Tributes aside, goth rock has been a steady element of Lamp Of Murmuur's take on raw black metal since the beginning, always aiming for a very passionate "romantic" version of it. With raw one-man black metal bands like Këkht Aräkh, Ifernach, Saidan, Hulder, Pa Vesh En finding new ways to breathe new life into the genre, it seems that Lamp Of Murmuur manage to attract the most promise, even from before the project had launched any full lengths. We've covered demos, albums, and splits from the project, and we don't want to turn into Lamp Of Murmuur's official chroniclers, but on Submission And Slavery, and its counterpart, Punishment And Devotion, take the goth undertones into overtones.
From the pianos on the interludes, the post-punk-ish guitar melodies, that one squeaky clean guitar solo on "Deformed Erotic Visage", the bigger emphasis on synths, it's almost as much goth as it is black metal.
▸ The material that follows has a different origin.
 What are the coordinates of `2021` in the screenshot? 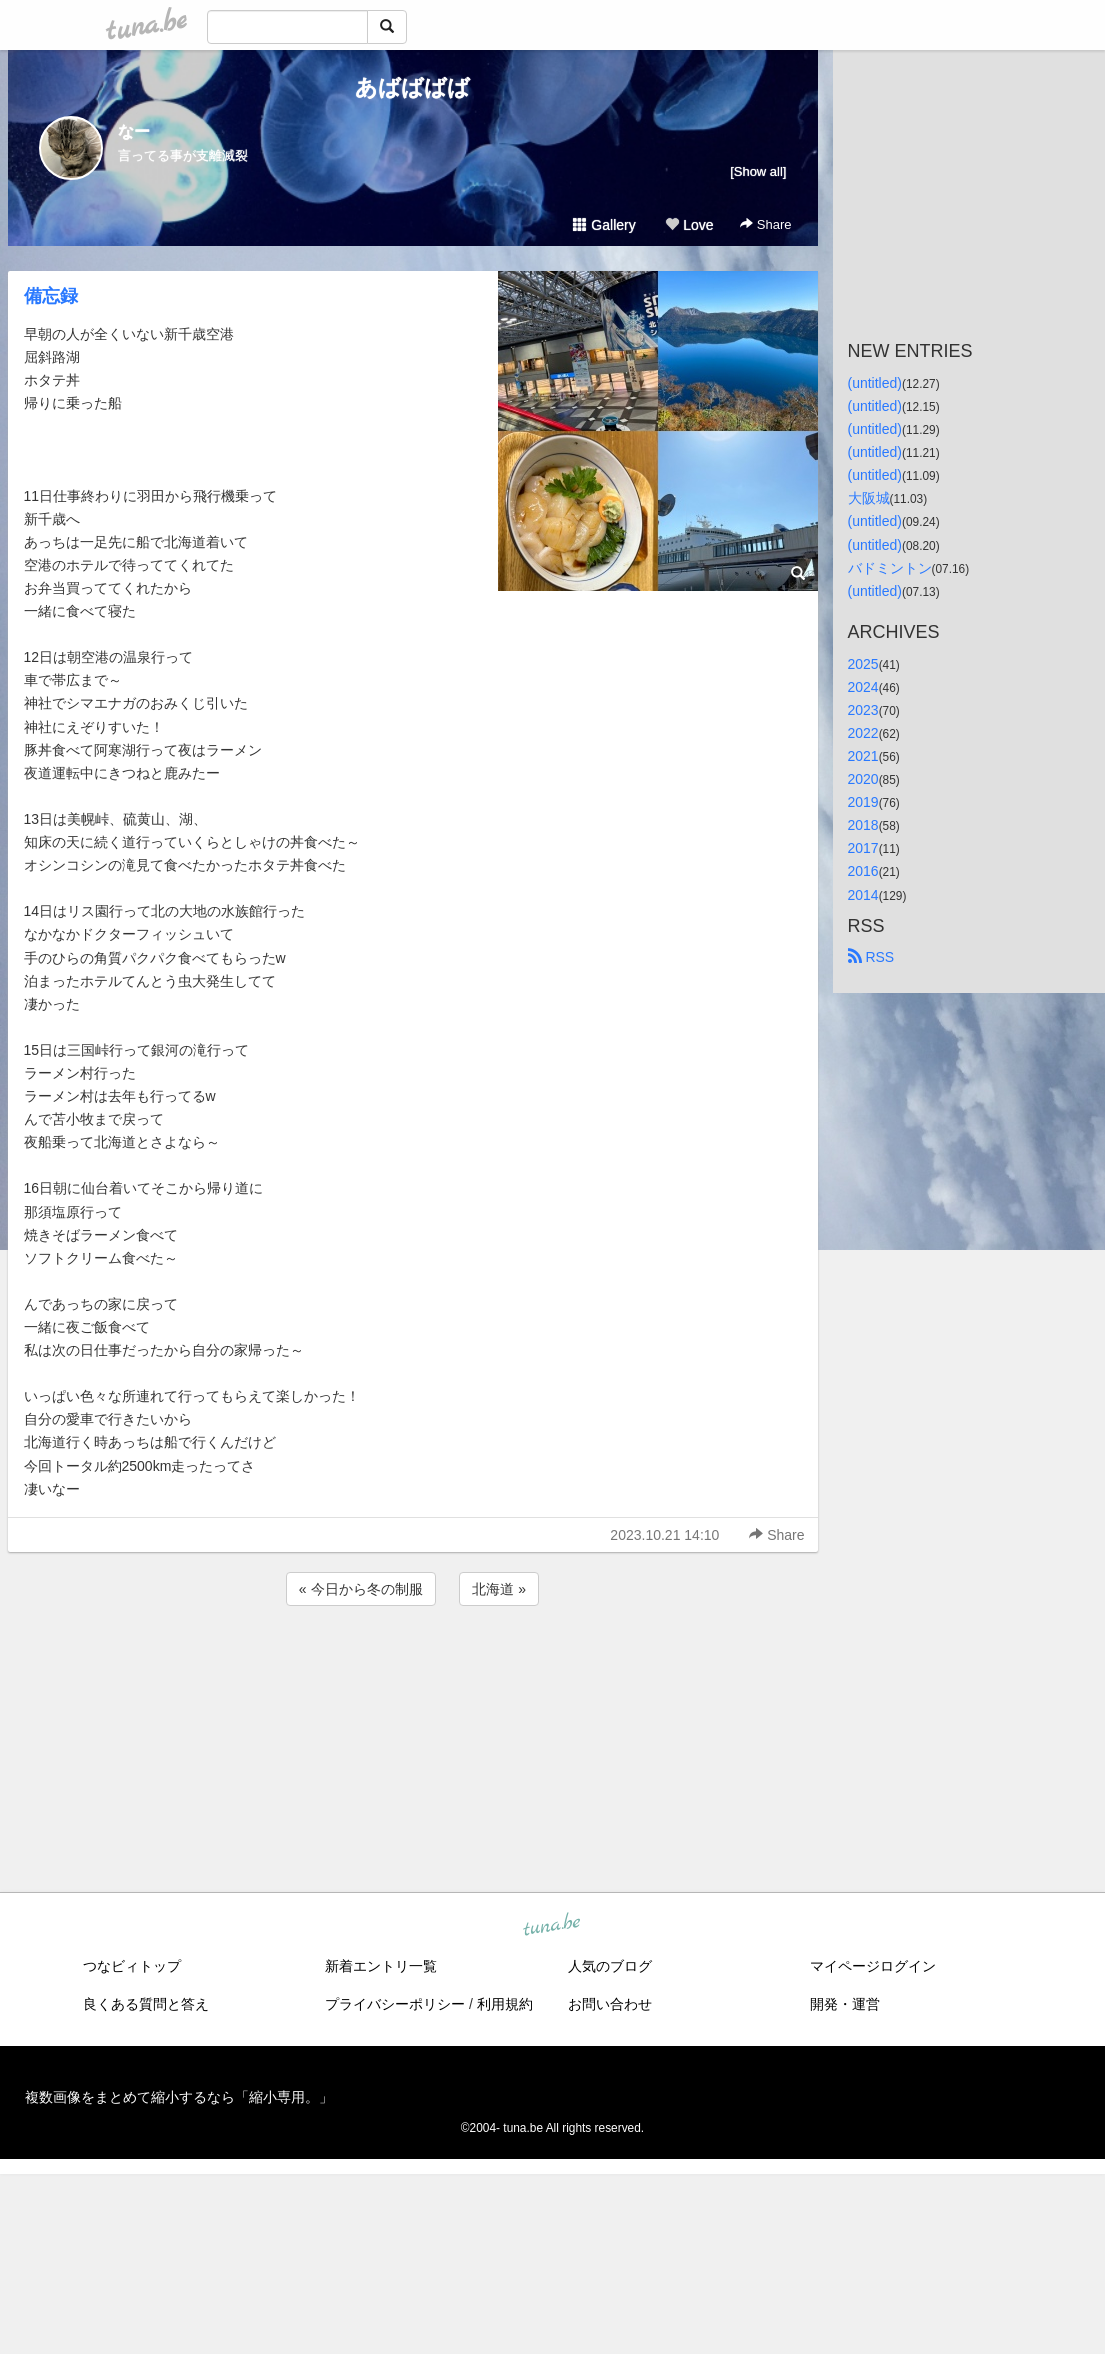 It's located at (863, 756).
If the project always had these goth sounds and even fully explored them on the Dead Can Dance cover on the debut full-length, here they have a lot more space to be explored. There are moments that are fully black metal still, but the creeping synths and melodies never linger out for too long (it seems like the more conventionally black metal tracks have been left for Punishment And Devotion, which is a banger too). Complete with a Christian Death (hey, nice to remember that we have them featured), the goth rock parts take a bit more of a deathrock vibe, with some sounds bordering on the punkish side too. But overall, Lamp Of Murmuur hit big on both melodies and atmosphere.